● **YOUR GOAL**
Further down are entries; set down exactly and only the lines from the one with "Casio MTP-E175L-1E" up to and including the one with "English Test", dropping each picture.

● **EXERCISE DATA**
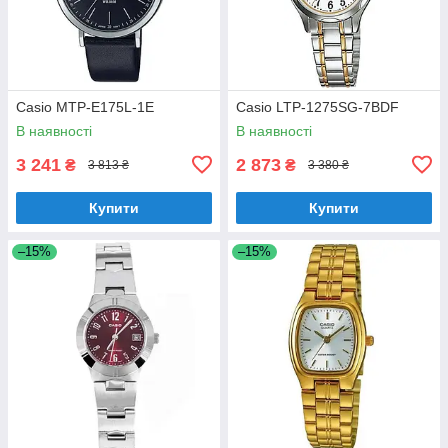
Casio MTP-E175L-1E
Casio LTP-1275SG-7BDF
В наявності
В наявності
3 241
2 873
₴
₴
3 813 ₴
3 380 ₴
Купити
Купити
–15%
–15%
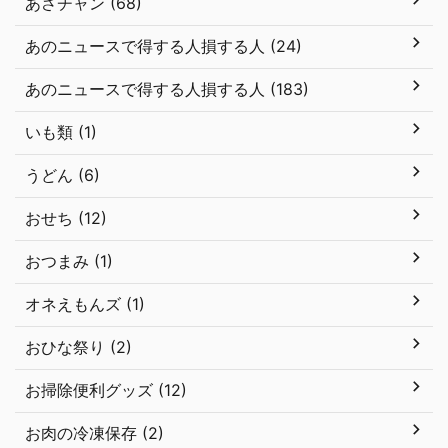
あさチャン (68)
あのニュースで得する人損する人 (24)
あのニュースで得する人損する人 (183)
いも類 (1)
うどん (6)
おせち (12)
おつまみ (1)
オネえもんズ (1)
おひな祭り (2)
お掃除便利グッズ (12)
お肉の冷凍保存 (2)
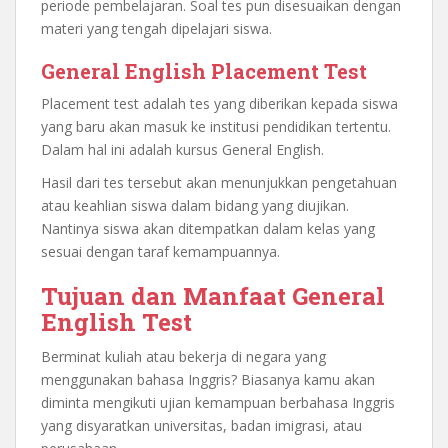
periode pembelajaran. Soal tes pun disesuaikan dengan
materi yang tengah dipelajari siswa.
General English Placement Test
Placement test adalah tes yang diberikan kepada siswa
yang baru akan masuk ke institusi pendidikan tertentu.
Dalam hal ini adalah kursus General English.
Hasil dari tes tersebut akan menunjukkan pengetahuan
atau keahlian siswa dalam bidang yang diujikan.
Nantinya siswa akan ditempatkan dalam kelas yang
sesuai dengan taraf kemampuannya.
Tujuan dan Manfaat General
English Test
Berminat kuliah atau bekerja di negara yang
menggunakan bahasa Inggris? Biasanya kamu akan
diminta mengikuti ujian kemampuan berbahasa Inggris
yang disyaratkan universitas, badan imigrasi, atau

* * *

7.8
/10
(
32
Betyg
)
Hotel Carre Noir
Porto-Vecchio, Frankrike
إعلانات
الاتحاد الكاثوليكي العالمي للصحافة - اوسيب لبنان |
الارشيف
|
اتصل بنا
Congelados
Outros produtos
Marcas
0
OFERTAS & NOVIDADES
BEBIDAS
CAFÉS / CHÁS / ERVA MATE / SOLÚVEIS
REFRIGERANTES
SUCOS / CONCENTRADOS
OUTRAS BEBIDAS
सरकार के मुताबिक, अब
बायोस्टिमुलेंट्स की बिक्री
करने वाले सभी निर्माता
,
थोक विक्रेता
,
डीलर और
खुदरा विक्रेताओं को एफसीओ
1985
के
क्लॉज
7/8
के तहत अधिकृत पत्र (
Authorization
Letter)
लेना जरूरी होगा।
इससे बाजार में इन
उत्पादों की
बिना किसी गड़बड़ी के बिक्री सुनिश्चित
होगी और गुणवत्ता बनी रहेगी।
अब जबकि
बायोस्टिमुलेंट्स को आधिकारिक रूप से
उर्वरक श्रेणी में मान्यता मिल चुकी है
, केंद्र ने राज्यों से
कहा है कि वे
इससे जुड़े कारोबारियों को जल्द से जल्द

● **TASK RESULT**
Casio MTP-E175L-1E
Casio LTP-1275SG-7BDF
В наявності
В наявності
3 241
2 873
₴
₴
3 813 ₴
3 380 ₴
Купити
Купити
–15%
–15%
あさチャン (68)
あのニュースで得する人損する人 (24)
あのニュースで得する人損する人 (183)
いも類 (1)
うどん (6)
おせち (12)
おつまみ (1)
オネえもんズ (1)
おひな祭り (2)
お掃除便利グッズ (12)
お肉の冷凍保存 (2)
periode pembelajaran. Soal tes pun disesuaikan dengan
materi yang tengah dipelajari siswa.
General English Placement Test
Placement test adalah tes yang diberikan kepada siswa
yang baru akan masuk ke institusi pendidikan tertentu.
Dalam hal ini adalah kursus General English.
Hasil dari tes tersebut akan menunjukkan pengetahuan
atau keahlian siswa dalam bidang yang diujikan.
Nantinya siswa akan ditempatkan dalam kelas yang
sesuai dengan taraf kemampuannya.
Tujuan dan Manfaat General
English Test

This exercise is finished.